-- WHAT YOU NEED TO DO --
With both ends included, repeat exactly the lines of the entries below from the one containing "Business [menuitem] (1010, 57)" down to the one containing "Sitemap (519, 2218)", and no others.

-- LISTED ENTRIES --
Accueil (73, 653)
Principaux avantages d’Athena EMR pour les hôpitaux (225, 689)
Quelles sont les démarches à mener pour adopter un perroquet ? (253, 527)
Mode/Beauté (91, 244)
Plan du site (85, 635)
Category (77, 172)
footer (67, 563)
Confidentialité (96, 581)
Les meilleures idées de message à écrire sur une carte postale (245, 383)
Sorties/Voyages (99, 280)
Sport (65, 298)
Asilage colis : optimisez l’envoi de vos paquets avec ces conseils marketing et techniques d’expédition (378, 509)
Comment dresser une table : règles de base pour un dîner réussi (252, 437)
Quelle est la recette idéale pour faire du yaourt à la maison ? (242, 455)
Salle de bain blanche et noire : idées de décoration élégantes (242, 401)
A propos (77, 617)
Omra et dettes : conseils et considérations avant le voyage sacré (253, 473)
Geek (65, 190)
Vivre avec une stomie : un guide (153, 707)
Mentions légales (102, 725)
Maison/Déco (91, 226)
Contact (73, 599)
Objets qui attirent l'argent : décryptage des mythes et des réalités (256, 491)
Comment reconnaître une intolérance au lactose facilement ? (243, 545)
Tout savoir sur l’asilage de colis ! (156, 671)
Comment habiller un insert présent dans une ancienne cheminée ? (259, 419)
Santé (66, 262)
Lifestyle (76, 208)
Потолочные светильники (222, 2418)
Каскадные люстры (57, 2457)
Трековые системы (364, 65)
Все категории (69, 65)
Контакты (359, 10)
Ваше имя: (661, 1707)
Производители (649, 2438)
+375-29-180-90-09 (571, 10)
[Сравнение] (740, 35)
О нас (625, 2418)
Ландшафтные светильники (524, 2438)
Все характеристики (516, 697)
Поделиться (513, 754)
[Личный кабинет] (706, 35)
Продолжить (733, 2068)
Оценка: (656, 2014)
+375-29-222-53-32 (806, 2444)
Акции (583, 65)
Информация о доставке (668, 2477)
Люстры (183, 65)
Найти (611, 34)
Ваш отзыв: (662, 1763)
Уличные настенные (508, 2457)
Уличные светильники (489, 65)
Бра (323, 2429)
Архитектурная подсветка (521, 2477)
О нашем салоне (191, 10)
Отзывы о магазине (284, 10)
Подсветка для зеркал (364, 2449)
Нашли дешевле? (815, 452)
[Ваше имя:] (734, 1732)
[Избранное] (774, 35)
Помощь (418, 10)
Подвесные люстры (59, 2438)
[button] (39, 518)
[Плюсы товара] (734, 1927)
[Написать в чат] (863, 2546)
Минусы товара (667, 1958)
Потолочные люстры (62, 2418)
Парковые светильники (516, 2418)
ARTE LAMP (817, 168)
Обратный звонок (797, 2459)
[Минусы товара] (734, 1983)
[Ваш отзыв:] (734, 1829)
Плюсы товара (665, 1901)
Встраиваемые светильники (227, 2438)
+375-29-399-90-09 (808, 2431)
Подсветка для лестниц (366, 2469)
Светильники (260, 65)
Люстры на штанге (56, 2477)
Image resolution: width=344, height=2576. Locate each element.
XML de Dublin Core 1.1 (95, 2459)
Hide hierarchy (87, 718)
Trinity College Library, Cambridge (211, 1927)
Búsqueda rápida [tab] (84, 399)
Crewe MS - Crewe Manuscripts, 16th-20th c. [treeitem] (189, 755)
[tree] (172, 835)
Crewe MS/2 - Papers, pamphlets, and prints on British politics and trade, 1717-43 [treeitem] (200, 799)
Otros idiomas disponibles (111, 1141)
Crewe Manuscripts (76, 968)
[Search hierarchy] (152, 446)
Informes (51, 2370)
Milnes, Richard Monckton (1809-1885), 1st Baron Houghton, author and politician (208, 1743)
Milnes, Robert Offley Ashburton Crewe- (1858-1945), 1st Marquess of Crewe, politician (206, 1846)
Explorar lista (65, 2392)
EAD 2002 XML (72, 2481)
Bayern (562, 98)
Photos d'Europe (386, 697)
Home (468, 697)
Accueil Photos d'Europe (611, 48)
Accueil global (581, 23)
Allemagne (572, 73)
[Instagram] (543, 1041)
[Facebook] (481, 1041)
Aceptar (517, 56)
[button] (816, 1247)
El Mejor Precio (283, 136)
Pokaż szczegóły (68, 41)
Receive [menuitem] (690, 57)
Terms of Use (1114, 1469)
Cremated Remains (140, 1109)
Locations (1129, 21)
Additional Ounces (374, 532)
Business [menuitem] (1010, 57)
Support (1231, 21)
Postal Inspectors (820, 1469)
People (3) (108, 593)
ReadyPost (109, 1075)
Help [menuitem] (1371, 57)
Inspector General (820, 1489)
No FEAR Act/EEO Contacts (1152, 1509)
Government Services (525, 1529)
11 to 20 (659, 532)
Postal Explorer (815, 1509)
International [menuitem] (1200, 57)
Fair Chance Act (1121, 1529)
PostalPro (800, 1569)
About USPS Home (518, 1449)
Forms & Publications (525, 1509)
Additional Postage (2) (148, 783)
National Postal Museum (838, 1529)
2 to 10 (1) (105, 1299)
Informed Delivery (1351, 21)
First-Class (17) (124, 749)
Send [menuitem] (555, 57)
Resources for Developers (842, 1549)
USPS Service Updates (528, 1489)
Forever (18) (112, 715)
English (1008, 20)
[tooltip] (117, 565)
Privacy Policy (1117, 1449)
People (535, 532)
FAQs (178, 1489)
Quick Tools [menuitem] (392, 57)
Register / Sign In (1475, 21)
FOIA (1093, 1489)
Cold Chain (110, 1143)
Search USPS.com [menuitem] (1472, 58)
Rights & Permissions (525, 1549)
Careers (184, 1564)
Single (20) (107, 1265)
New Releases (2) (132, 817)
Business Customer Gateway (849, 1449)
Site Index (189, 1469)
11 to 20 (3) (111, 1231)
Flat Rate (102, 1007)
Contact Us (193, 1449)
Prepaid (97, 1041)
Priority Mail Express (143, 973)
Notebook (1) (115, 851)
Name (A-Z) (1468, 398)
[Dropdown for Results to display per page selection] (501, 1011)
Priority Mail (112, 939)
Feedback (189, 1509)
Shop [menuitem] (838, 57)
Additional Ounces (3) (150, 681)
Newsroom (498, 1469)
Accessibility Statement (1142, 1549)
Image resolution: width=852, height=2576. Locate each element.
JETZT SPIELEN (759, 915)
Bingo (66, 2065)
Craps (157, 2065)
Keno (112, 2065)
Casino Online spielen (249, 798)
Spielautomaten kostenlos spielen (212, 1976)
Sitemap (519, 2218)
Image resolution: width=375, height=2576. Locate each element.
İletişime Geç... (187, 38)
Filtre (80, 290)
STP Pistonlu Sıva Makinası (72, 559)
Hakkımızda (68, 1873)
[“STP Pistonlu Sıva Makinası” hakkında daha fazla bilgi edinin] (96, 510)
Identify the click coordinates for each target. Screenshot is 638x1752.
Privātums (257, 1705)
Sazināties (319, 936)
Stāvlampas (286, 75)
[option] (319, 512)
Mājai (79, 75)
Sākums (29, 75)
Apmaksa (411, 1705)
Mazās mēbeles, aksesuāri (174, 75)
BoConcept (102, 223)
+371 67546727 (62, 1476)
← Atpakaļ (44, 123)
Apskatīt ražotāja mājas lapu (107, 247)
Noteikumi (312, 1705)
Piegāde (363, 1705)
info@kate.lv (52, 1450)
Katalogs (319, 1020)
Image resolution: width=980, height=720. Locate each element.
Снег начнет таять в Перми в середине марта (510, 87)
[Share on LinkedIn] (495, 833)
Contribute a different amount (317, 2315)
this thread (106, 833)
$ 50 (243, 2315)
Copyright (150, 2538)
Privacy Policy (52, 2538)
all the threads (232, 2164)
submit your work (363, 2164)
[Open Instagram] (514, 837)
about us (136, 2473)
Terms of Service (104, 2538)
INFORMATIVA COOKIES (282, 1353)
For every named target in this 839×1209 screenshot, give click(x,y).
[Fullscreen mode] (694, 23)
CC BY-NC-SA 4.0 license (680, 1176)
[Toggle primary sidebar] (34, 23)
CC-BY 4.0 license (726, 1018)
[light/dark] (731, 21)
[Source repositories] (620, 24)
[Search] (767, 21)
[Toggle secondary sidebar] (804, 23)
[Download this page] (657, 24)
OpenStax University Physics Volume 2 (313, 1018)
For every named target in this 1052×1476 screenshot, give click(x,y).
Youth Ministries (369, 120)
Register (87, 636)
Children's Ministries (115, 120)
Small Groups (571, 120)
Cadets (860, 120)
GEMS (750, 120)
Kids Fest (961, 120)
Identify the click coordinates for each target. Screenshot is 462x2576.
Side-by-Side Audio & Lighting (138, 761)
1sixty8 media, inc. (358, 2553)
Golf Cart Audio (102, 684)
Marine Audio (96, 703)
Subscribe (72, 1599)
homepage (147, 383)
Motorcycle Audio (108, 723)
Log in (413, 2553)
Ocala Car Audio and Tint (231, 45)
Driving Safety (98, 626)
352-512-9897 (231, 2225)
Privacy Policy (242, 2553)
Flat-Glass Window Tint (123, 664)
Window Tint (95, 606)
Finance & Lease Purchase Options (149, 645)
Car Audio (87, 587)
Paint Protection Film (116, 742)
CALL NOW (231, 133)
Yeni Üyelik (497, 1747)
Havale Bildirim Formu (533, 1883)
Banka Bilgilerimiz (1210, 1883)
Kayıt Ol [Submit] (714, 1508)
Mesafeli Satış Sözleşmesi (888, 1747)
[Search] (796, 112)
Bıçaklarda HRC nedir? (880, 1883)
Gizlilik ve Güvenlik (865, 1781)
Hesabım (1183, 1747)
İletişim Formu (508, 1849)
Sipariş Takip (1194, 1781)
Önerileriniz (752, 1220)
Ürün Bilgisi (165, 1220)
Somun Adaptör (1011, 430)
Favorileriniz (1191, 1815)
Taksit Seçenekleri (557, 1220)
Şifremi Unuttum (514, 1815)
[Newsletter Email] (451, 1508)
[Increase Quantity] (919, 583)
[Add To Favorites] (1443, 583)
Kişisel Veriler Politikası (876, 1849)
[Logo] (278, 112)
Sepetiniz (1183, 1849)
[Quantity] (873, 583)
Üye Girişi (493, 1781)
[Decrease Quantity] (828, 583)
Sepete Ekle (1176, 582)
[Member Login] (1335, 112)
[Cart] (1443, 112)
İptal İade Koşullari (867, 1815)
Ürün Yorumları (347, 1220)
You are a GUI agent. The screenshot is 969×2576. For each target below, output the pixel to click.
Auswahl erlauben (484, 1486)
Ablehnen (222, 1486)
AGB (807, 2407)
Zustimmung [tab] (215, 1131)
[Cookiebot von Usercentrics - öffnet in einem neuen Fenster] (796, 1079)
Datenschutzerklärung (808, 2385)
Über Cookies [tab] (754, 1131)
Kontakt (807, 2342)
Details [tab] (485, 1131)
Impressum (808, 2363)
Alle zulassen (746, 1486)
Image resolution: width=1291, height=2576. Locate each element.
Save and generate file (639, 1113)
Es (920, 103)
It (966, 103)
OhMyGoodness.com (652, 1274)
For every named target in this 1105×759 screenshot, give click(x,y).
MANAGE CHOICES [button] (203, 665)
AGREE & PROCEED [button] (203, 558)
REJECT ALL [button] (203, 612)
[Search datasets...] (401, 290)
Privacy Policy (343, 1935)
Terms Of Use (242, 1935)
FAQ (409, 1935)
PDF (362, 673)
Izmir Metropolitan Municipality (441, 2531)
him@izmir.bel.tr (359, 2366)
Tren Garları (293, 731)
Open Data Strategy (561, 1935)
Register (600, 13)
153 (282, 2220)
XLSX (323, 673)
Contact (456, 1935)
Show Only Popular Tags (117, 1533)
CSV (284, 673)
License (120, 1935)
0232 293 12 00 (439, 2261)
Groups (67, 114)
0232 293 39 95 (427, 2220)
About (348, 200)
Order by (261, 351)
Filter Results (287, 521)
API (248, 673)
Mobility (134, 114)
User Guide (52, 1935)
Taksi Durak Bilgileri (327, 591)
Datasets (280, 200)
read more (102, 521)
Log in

-- EXERCISE OUTPUT --
Business [menuitem] (1010, 57)
Support (1231, 21)
Postal Inspectors (820, 1469)
People (3) (108, 593)
ReadyPost (109, 1075)
Help [menuitem] (1371, 57)
Inspector General (820, 1489)
No FEAR Act/EEO Contacts (1152, 1509)
Government Services (525, 1529)
11 to 20 (659, 532)
Postal Explorer (815, 1509)
International [menuitem] (1200, 57)
Fair Chance Act (1121, 1529)
PostalPro (800, 1569)
About USPS Home (518, 1449)
Forms & Publications (525, 1509)
Additional Postage (2) (148, 783)
National Postal Museum (838, 1529)
2 to 10 (1) (105, 1299)
Informed Delivery (1351, 21)
First-Class (17) (124, 749)
Send [menuitem] (555, 57)
Resources for Developers (842, 1549)
USPS Service Updates (528, 1489)
Forever (18) (112, 715)
English (1008, 20)
[tooltip] (117, 565)
Privacy Policy (1117, 1449)
People (535, 532)
FAQs (178, 1489)
Quick Tools [menuitem] (392, 57)
Register / Sign In (1475, 21)
FOIA (1093, 1489)
Cold Chain (110, 1143)
Search USPS.com [menuitem] (1472, 58)
Rights & Permissions (525, 1549)
Careers (184, 1564)
Single (20) (107, 1265)
New Releases (2) (132, 817)
Business Customer Gateway (849, 1449)
Site Index (189, 1469)
11 to 20 (3) (111, 1231)
Flat Rate (102, 1007)
Contact Us (193, 1449)
Prepaid (97, 1041)
Priority Mail Express (143, 973)
Notebook (1) (115, 851)
Name (A-Z) (1468, 398)
[Dropdown for Results to display per page selection] (501, 1011)
Priority Mail (112, 939)
Feedback (189, 1509)
Shop [menuitem] (838, 57)
Additional Ounces (3) (150, 681)
Newsroom (498, 1469)
Accessibility Statement (1142, 1549)
Image resolution: width=852, height=2576. Locate each element.
JETZT SPIELEN (759, 915)
Bingo (66, 2065)
Craps (157, 2065)
Keno (112, 2065)
Casino Online spielen (249, 798)
Spielautomaten kostenlos spielen (212, 1976)
Sitemap (519, 2218)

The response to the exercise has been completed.